The Chinese carbon markets have developed faster than expected. The pilot ETSs were approved in 2011, and China took only two years to get them up and running. Now, another two years later, President Xi has confirmed a crucial move towards a national scheme.
Meanwhile, the pilot schemes continue to tighten their regulations. For example, Guangdong Province plans to include more sectors, such as transport and construction, in its pilot ETS, which is the largest one in China.
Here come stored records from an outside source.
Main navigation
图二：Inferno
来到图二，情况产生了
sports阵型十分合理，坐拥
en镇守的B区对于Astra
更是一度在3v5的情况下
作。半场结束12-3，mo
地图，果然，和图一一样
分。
Chongqing City has reduced its cap at a greater rate than anticipated, lowering the number of freely allocated carbon allowances by 7%. There are plans for linking up ETSs across regions and creating new schemes in other provinces and cities, such as Hangzhou City and Anhui Province.
The blossoming of Chinese carbon markets stands in contrast to Australia’s stepping back from the transitory carbon tax, which would have become an ETS this year if it hadn’t been repealed by the Abbott government. While President Xi declared the climate change commitment on US soil, US President Obama himself failed in 2010 to get the Senate’s support for a similar cap-and-trade program. As a so-called “socialist market economy”, China seems to be more proactive than the neoliberal states such as the United States and Australia.
Hurdles to overcome
But there are still a lot of uncertainties about China’s scheme. The initial plan for a national ETS was scheduled in 2015, later deferred to 2016, and finally now confirmed for 2017.
Officials know all too well that any time sooner is unrealistic. Market regulation and infrastructure are far from complete. Companies are not active in the domestic carbon market. Local government officials and enterprises have limited capacity and expertise to manage trading activities.
Financial institutions are interested but concerned about the small scale of the market and the low trading volume. This is an issue because even small cities and counties have set up their carbon exchanges to reap benefits from carbon trading (and have closed down prematurely). Building a national cap-and-trade system will be a steep learning curve for China.
The falling coal consumption in China has made room for capping emissions. China used to be highly sceptical of emissions trading because it requires an absolute emissions cap to function properly, which would pose limits on the use of coal for power generation.
At the same time, car ownership in China is increasing, meaning that petrol use is likely to increase too. The Beijing government could keep cars off the roads by forcing car owners to drive only on alternate days (depending on their licence plate number), as it did during the APEC Summit held in Beijing in 2014 and the Tiananmen parade in 2015. Some heavy industries were forced to shut down their plants temporarily to meet emissions targets.
It may turn out that 2017 is too soon for China to develop a national ETS without an outdated “command-and-control” approach. A better way forward may be to develop an interim carbon tax scheme before moving to an ETS, as Australia previously attempted to do.
Experts have indicated that carbon taxes are a better option than ETSs. In 2011, UK climate economist Nicholas Stern, the principal author of the influential Stern Review, along with a group of prominent economists and senior academics from Chinese official think tanks, said:
…a carbon tax is probably the more robust instrument than a cap-and-trade system for cutting carbon emissions at this stage of China’s development, and it is also the favoured option of China’s policy-makers.
China needs a lot more time to build up a fully functioning carbon market, but it doesn’t have time to get it wrong. Covering more than a quarter of the world’s greenhouse gas emissions, the Chinese carbon market will be a game-changer, but it will also be too big to fail.